Rug hooking isn’t just felt in Ross’s hands, though. The historical handcraft with deep Maritime roots also echoes in her veins. “So, my grandparents are from Cheticamp,” she says, “the rug hooking capital of—I wanna say North America, but of Nova Scotia for sure.” She recalls watching them “advocate for the handcraft,” helping exalt the practice into the realm of folk art. “It was just kind of this thing that was always there in my history, and I watched them produce their incredible pieces, and I was just always aware of it but I never really had the appreciation of course as a young person, that you eventually develop as an adult.”
Those memories were left to gather dust on the shelves of Ross’s mind until the pandemic, as her artisanal cake business, Gateaux Rose, had to hit pause when wedding season went “kind of up in flames.”
“And it was funny, it took my husband to look at me and just go, ‘Why don't you just start hooking rugs’ and I was like ‘Why *don’t* I just start hooking rugs?’” she says. “And it was ridiculous because it was so obvious and it is such a good fit for me and who I am. It's just me.”
But don’t go mistaking Ross’s work for some twee throwback that’s also a throw rug. They're an altogether different aesthetic from the intricate, agriculturally focused designs you’d find at Chester’s Hooked Rug Museum of North America (an unvetted yet enthusiastic claim of Nova Scotia as the world’s rug hooking capital)—or even from the detail-focused scenes Ross’s own grandparents favoured while partaking in Cheticamp’s 100-year-strong rug hooking tradition.

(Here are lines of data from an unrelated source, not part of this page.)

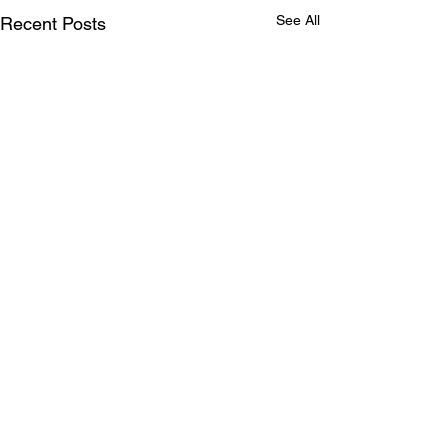
See All
Recent Posts
Comments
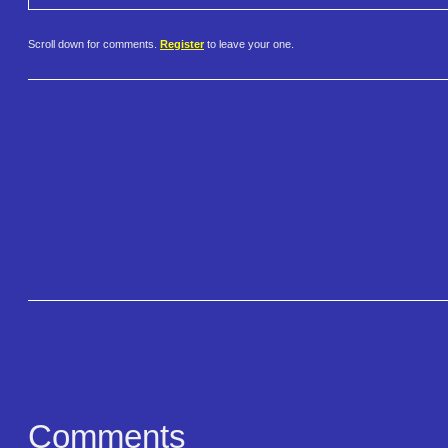
Scroll down for comments.
Register
to leave your one.
Comments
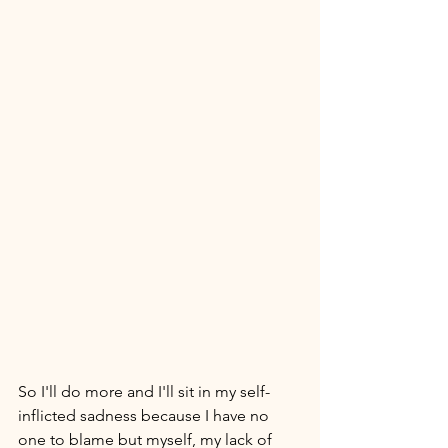
So I'll do more and I'll sit in my self-
inflicted sadness because I have no 
one to blame but myself, my lack of 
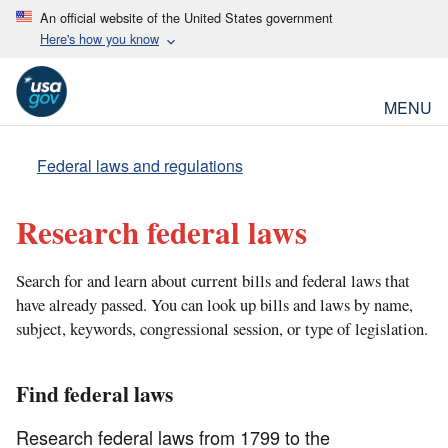
An official website of the United States government
Here's how you know
MENU
Federal laws and regulations
Research federal laws
Search for and learn about current bills and federal laws that
have already passed. You can look up bills and laws by name,
subject, keywords, congressional session, or type of legislation.
Find federal laws
Research federal laws from 1799 to the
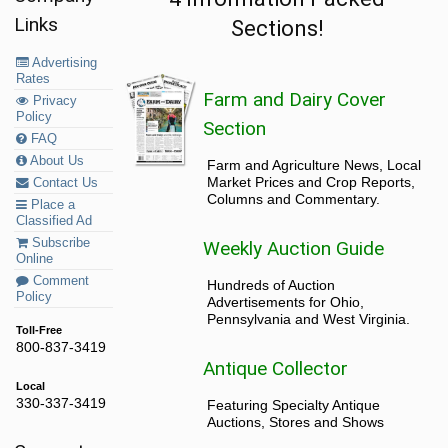
Links
Sections!
Advertising
Rates
Farm and Dairy Cover
Privacy
Policy
Section
FAQ
About Us
Farm and Agriculture News, Local
Market Prices and Crop Reports,
Contact Us
Columns and Commentary.
Place a
Classified Ad
Subscribe
Weekly Auction Guide
Online
Comment
Hundreds of Auction
Policy
Advertisements for Ohio,
Pennsylvania and West Virginia.
Toll-Free
800-837-3419
Antique Collector
Local
330-337-3419
Featuring Specialty Antique
Auctions, Stores and Shows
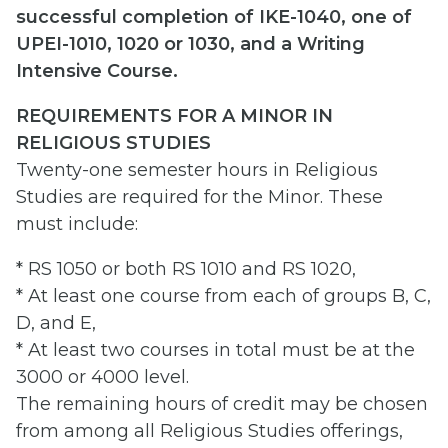
successful completion of IKE-1040, one of
UPEI-1010, 1020 or 1030, and a Writing
Intensive Course.
REQUIREMENTS FOR A MINOR IN
RELIGIOUS STUDIES
Twenty-one semester hours in Religious
Studies are required for the Minor. These
must include:
* RS 1050 or both RS 1010 and RS 1020,
* At least one course from each of groups B, C,
D, and E,
* At least two courses in total must be at the
3000 or 4000 level.
The remaining hours of credit may be chosen
from among all Religious Studies offerings,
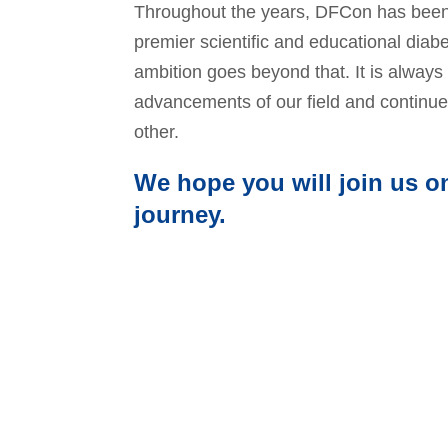
Throughout the years, DFCon has been
premier scientific and educational diabe
ambition goes beyond that. It is always 
advancements of our field and continue
other.
We hope you will join us on
journey.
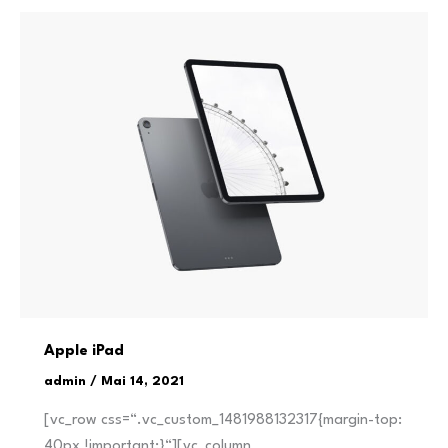
Apple iPad
admin
/
Mai 14, 2021
[vc_row css=“.vc_custom_1481988132317{margin-top:
40px !important;}“][vc_column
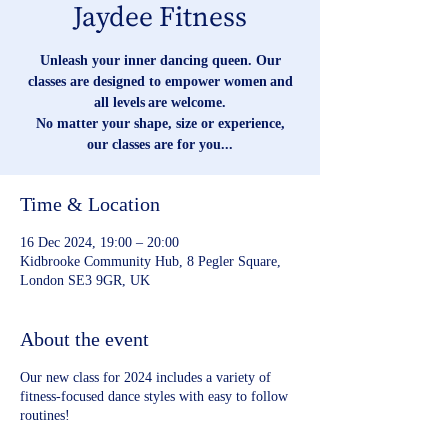
Jaydee Fitness
Unleash your inner dancing queen. Our
classes are designed to empower women and
all levels are welcome.
No matter your shape, size or experience,
our classes are for you...
Time & Location
16 Dec 2024, 19:00 – 20:00
Kidbrooke Community Hub, 8 Pegler Square,
London SE3 9GR, UK
About the event
Our new class for 2024 includes a variety of
fitness-focused dance styles with easy to follow
routines!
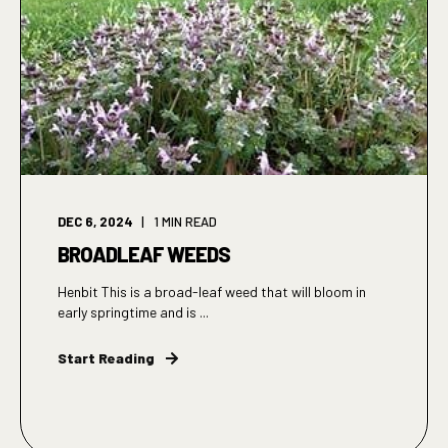
DEC 6, 2024
1
MIN READ
BROADLEAF WEEDS
Henbit This is a broad-leaf weed that will bloom in
early springtime and is ...
Start Reading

Instead, Ross is bringing a clean-lined, millennial-minded Memphis design to the humble medium: Muted pastels and earth tones, squiggly lines and scenes of flowers and animals that Ross describes as "chunky and clunky and fun and silly.”
Made from a durable, water-repellant wool that Ross explains “isn’t for sweaters,” in a range of sizes and shapes that are priced from $65 to $600 at her online store, her rugs are art for real life, made from real life. “My intention was 100 percent for these to be stomped on, trampled on. I love the idea of artwork on your floor.”